Collected data entries:

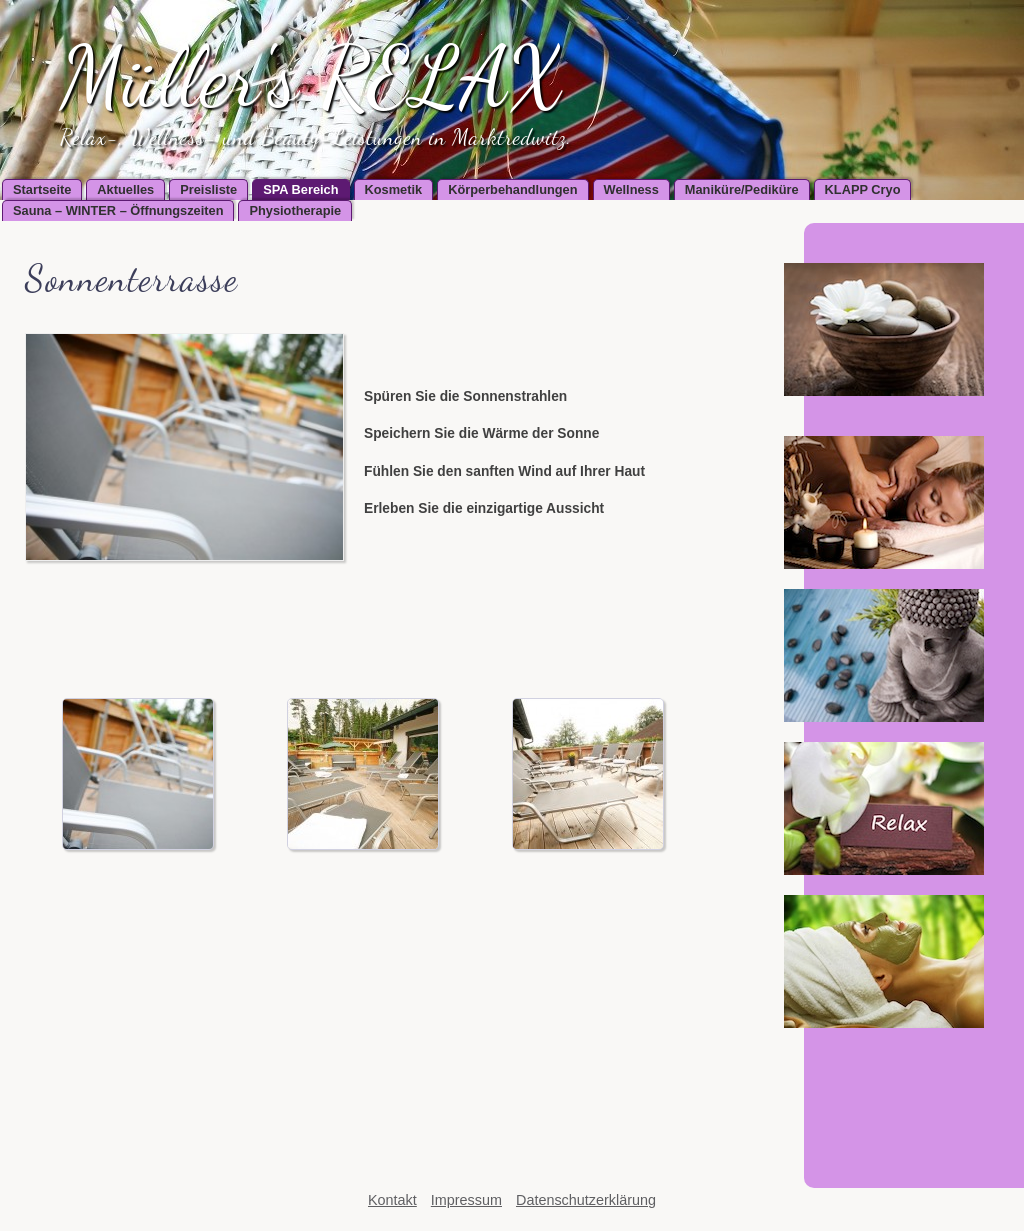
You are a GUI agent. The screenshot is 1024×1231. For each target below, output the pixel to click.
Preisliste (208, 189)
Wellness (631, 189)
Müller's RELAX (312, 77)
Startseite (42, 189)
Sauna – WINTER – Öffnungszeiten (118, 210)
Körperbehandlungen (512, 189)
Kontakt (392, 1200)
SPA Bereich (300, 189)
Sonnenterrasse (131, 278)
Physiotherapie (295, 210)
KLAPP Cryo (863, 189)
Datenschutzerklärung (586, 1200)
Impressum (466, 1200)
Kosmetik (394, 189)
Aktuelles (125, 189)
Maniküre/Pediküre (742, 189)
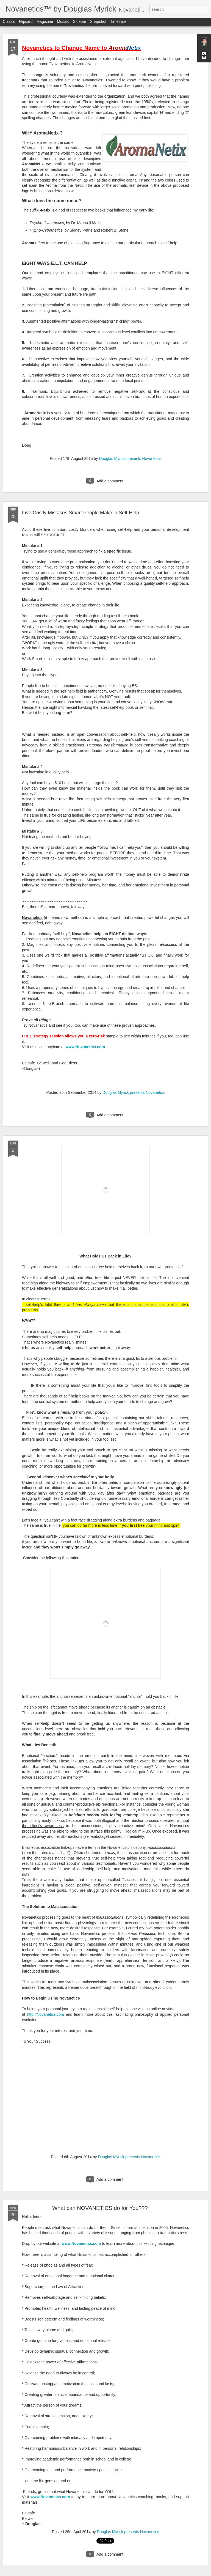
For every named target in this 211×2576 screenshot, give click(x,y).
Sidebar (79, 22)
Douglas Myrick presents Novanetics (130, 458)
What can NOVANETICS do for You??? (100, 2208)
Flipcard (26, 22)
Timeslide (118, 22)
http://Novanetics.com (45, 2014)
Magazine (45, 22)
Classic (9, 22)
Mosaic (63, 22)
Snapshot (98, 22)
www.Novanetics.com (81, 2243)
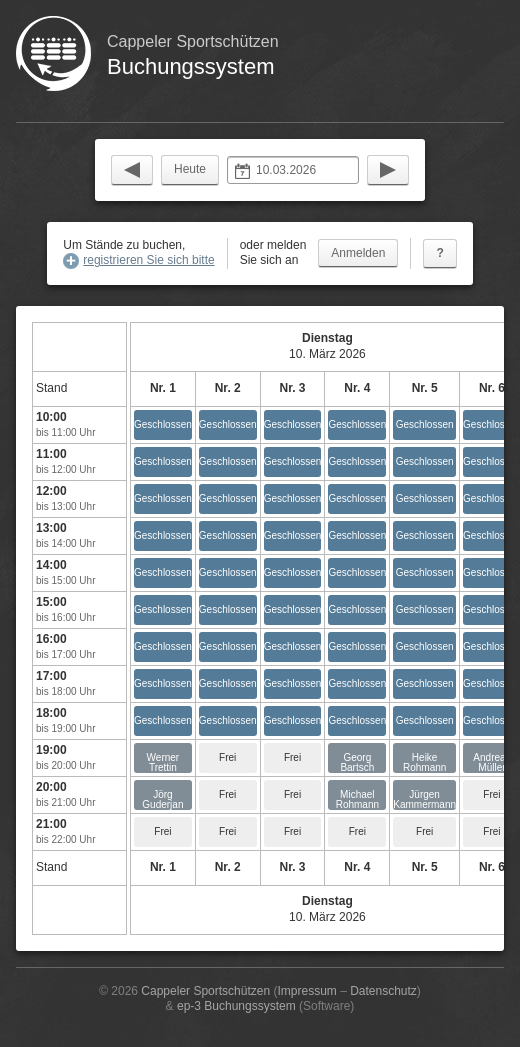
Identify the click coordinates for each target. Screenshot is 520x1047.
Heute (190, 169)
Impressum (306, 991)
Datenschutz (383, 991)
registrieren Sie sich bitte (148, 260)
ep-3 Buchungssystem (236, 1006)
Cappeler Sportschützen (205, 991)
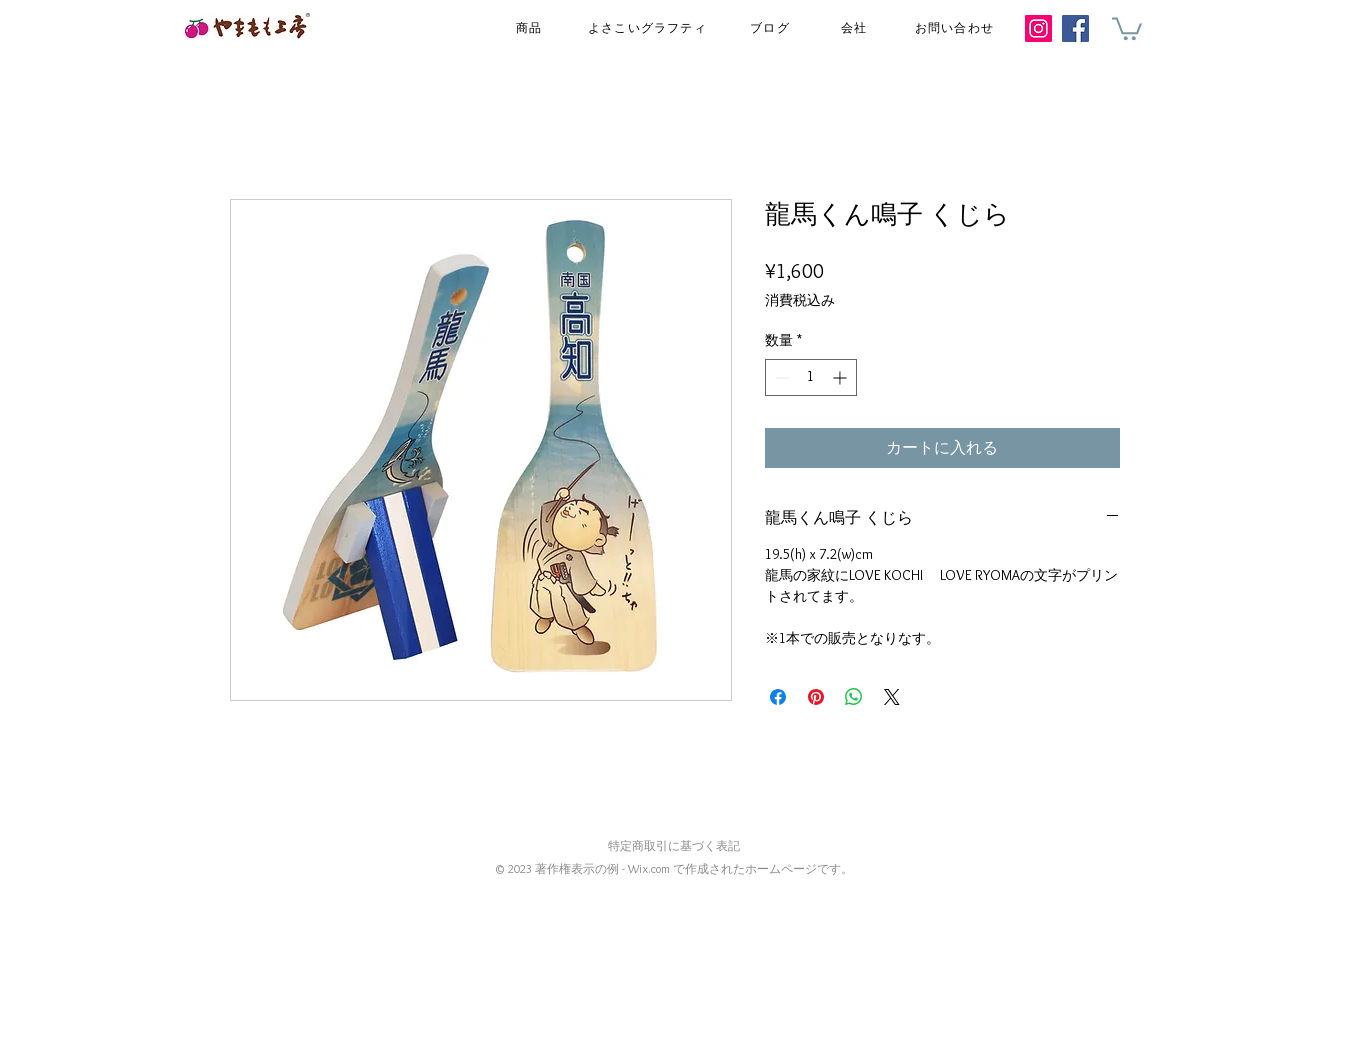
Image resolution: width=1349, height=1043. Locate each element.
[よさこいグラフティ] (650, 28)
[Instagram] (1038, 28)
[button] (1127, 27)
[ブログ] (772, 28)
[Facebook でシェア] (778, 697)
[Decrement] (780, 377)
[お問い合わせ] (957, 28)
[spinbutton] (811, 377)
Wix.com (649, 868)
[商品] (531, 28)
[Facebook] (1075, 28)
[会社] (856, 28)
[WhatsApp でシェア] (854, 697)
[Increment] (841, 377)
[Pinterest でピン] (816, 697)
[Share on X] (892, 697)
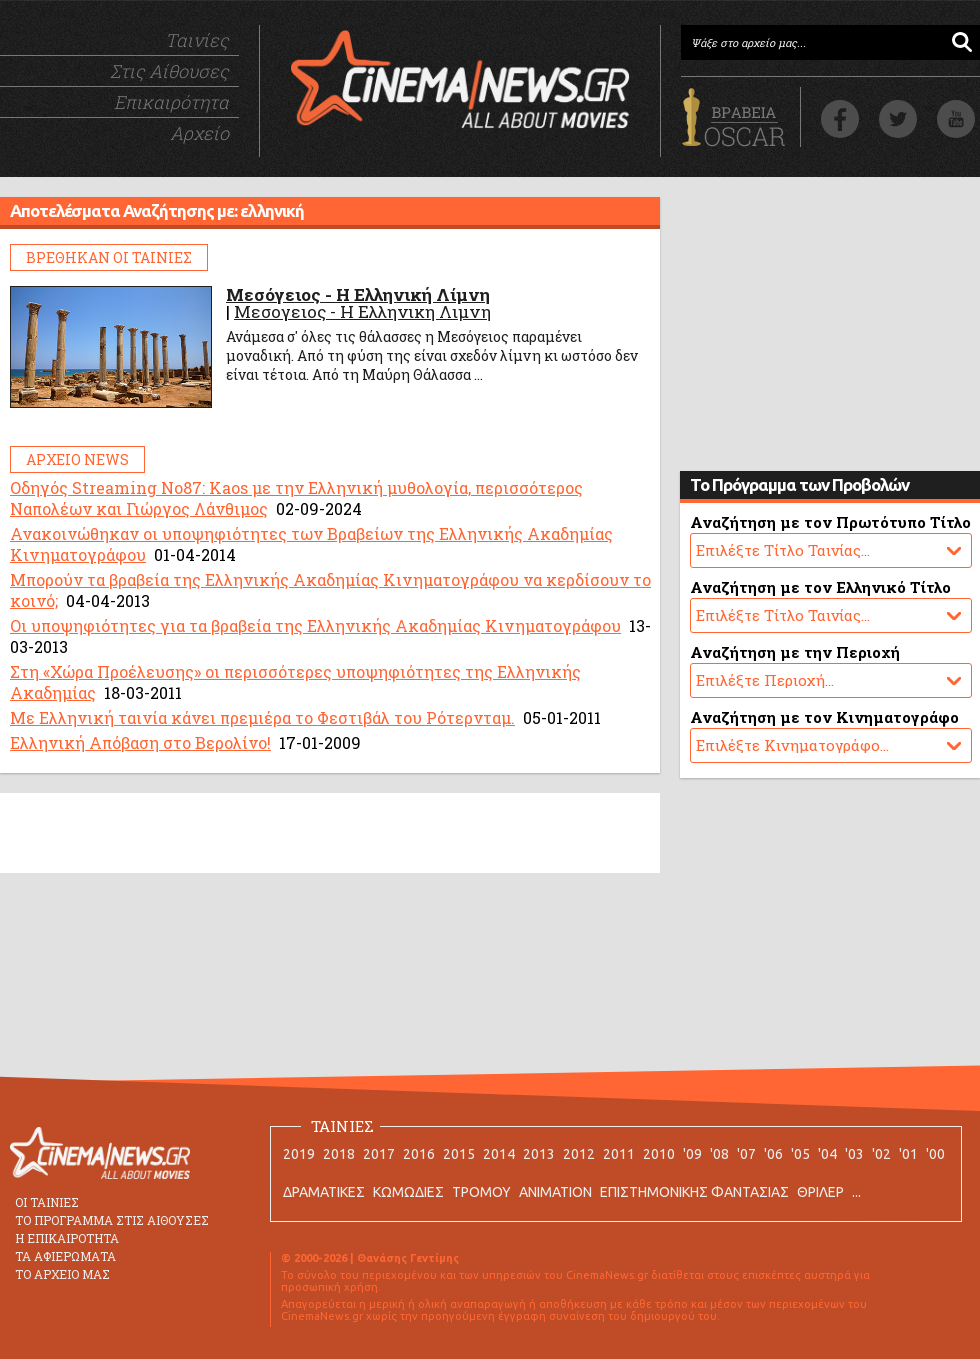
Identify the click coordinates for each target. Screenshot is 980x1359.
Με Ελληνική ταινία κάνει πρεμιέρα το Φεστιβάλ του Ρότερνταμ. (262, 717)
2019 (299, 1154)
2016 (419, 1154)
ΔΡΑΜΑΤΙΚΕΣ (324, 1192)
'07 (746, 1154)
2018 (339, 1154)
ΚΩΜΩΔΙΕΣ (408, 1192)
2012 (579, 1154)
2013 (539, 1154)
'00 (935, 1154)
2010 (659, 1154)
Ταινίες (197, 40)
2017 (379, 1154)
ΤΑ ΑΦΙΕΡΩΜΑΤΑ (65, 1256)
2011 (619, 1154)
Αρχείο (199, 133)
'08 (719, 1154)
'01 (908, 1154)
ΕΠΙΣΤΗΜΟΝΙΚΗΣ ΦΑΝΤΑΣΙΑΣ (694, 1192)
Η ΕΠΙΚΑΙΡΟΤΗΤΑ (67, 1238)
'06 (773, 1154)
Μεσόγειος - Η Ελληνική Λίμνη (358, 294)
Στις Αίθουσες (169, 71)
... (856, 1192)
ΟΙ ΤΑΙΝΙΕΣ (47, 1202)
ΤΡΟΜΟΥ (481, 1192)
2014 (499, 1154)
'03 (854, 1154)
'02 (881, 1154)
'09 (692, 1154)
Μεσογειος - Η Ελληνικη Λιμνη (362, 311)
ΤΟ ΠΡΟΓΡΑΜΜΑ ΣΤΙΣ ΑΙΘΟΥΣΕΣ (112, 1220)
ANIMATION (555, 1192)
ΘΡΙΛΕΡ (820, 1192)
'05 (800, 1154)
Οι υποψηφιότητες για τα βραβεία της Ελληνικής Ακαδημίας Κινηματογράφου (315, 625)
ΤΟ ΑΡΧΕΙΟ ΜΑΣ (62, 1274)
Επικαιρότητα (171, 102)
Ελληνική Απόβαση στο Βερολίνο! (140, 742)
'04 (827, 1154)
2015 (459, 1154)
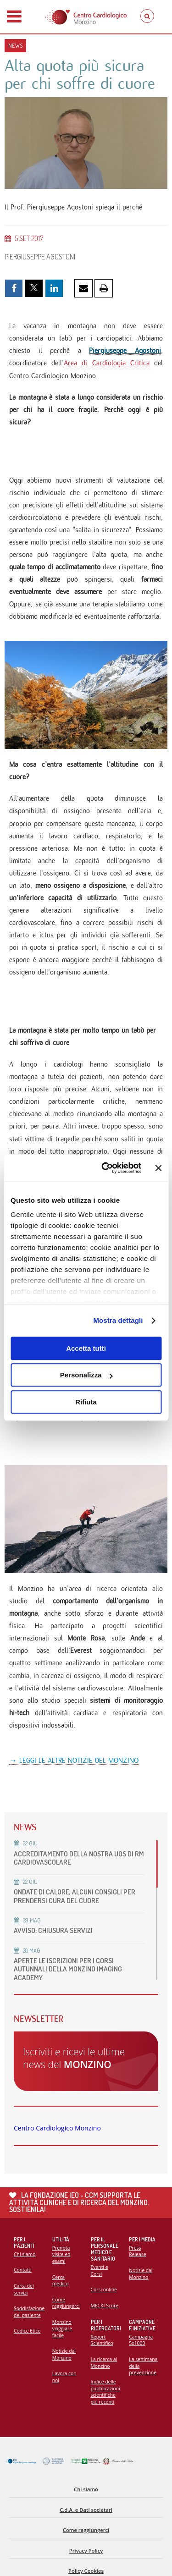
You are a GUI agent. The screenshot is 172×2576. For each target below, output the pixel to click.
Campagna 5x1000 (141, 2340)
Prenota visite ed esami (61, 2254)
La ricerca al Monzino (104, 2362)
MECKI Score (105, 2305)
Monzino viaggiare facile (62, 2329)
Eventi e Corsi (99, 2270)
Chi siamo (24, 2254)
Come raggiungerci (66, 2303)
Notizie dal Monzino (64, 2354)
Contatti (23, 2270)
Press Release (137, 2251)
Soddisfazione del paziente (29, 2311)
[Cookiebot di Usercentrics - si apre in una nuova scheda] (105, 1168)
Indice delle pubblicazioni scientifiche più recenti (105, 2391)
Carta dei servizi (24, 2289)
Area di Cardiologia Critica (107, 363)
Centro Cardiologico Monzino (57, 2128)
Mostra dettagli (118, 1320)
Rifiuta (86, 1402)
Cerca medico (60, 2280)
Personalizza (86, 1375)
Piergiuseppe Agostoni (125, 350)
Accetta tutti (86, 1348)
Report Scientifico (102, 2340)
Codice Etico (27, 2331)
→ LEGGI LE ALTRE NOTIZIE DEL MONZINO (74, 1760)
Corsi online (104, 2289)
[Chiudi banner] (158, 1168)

Your assignment: Please restate the entries word for word, with all pictures left out.

Result for this task:
You are a GUI agent. The screenshot is 1024×1231. For each target below, output the pixel to click.
Preisliste (208, 189)
Wellness (631, 189)
Müller's RELAX (312, 77)
Startseite (42, 189)
Sauna – WINTER – Öffnungszeiten (118, 210)
Körperbehandlungen (512, 189)
Kontakt (392, 1200)
SPA Bereich (300, 189)
Sonnenterrasse (131, 278)
Physiotherapie (295, 210)
KLAPP Cryo (863, 189)
Datenschutzerklärung (586, 1200)
Impressum (466, 1200)
Kosmetik (394, 189)
Aktuelles (125, 189)
Maniküre/Pediküre (742, 189)
For every named target in this 211×2576 screenshot, give click(x,y).
Sidebar (79, 22)
Douglas Myrick presents Novanetics (130, 458)
What can NOVANETICS do for You??? (100, 2208)
Flipcard (26, 22)
Timeslide (118, 22)
http://Novanetics.com (45, 2014)
Magazine (45, 22)
Classic (9, 22)
Mosaic (63, 22)
Snapshot (98, 22)
www.Novanetics.com (81, 2243)
Identify the click coordinates for each target. Screenshot is 520x1047.
Heute (190, 169)
Impressum (306, 991)
Datenschutz (383, 991)
registrieren Sie sich bitte (148, 260)
ep-3 Buchungssystem (236, 1006)
Cappeler Sportschützen (205, 991)
Image resolution: width=1349, height=1043. Locate each element.
[よさこいグラフティ] (650, 28)
[Instagram] (1038, 28)
[button] (1127, 27)
[ブログ] (772, 28)
[Facebook でシェア] (778, 697)
[Decrement] (780, 377)
[お問い合わせ] (957, 28)
[spinbutton] (811, 377)
Wix.com (649, 868)
[商品] (531, 28)
[Facebook] (1075, 28)
[会社] (856, 28)
[WhatsApp でシェア] (854, 697)
[Increment] (841, 377)
[Pinterest でピン] (816, 697)
[Share on X] (892, 697)
Identify the click coordinates for each target. Screenshot is 980x1359.
Με Ελληνική ταινία κάνει πρεμιέρα το Φεστιβάλ του Ρότερνταμ. (262, 717)
2019 (299, 1154)
2016 (419, 1154)
ΔΡΑΜΑΤΙΚΕΣ (324, 1192)
'07 (746, 1154)
2018 (339, 1154)
ΚΩΜΩΔΙΕΣ (408, 1192)
2012 (579, 1154)
2013 (539, 1154)
'00 (935, 1154)
2010 (659, 1154)
Ταινίες (197, 40)
2017 (379, 1154)
ΤΑ ΑΦΙΕΡΩΜΑΤΑ (65, 1256)
2011 (619, 1154)
Αρχείο (199, 133)
'08 (719, 1154)
'01 (908, 1154)
ΕΠΙΣΤΗΜΟΝΙΚΗΣ ΦΑΝΤΑΣΙΑΣ (694, 1192)
Η ΕΠΙΚΑΙΡΟΤΗΤΑ (67, 1238)
'06 (773, 1154)
Μεσόγειος - Η Ελληνική Λίμνη (358, 294)
Στις Αίθουσες (169, 71)
... (856, 1192)
ΟΙ ΤΑΙΝΙΕΣ (47, 1202)
ΤΡΟΜΟΥ (481, 1192)
2014 (499, 1154)
'03 (854, 1154)
'02 (881, 1154)
'09 (692, 1154)
Μεσογειος - Η Ελληνικη Λιμνη (362, 311)
ΤΟ ΠΡΟΓΡΑΜΜΑ ΣΤΙΣ ΑΙΘΟΥΣΕΣ (112, 1220)
ANIMATION (555, 1192)
ΘΡΙΛΕΡ (820, 1192)
'05 (800, 1154)
Οι υποψηφιότητες για τα βραβεία της Ελληνικής Ακαδημίας Κινηματογράφου (315, 625)
ΤΟ ΑΡΧΕΙΟ ΜΑΣ (62, 1274)
Επικαιρότητα (171, 102)
Ελληνική Απόβαση στο Βερολίνο! (140, 742)
'04 (827, 1154)
2015 (459, 1154)
You are a GUI agent. The screenshot is 172×2576. For each target below, output the pixel to click.
Campagna 5x1000 (141, 2340)
Prenota visite ed esami (61, 2254)
La ricerca al Monzino (104, 2362)
MECKI Score (105, 2305)
Monzino viaggiare facile (62, 2329)
Eventi e Corsi (99, 2270)
Chi siamo (24, 2254)
Come raggiungerci (66, 2303)
Notizie dal Monzino (64, 2354)
Contatti (23, 2270)
Press Release (137, 2251)
Soddisfazione del paziente (29, 2311)
[Cookiebot di Usercentrics - si apre in una nuova scheda] (105, 1168)
Indice delle pubblicazioni scientifiche più recenti (105, 2391)
Carta dei servizi (24, 2289)
Area di Cardiologia Critica (107, 363)
Centro Cardiologico Monzino (57, 2128)
Mostra dettagli (118, 1320)
Rifiuta (86, 1402)
Cerca medico (60, 2280)
Personalizza (86, 1375)
Piergiuseppe Agostoni (125, 350)
Accetta tutti (86, 1348)
Report Scientifico (102, 2340)
Codice Etico (27, 2331)
→ LEGGI LE ALTRE NOTIZIE DEL MONZINO (74, 1760)
Corsi online (104, 2289)
[Chiudi banner] (158, 1168)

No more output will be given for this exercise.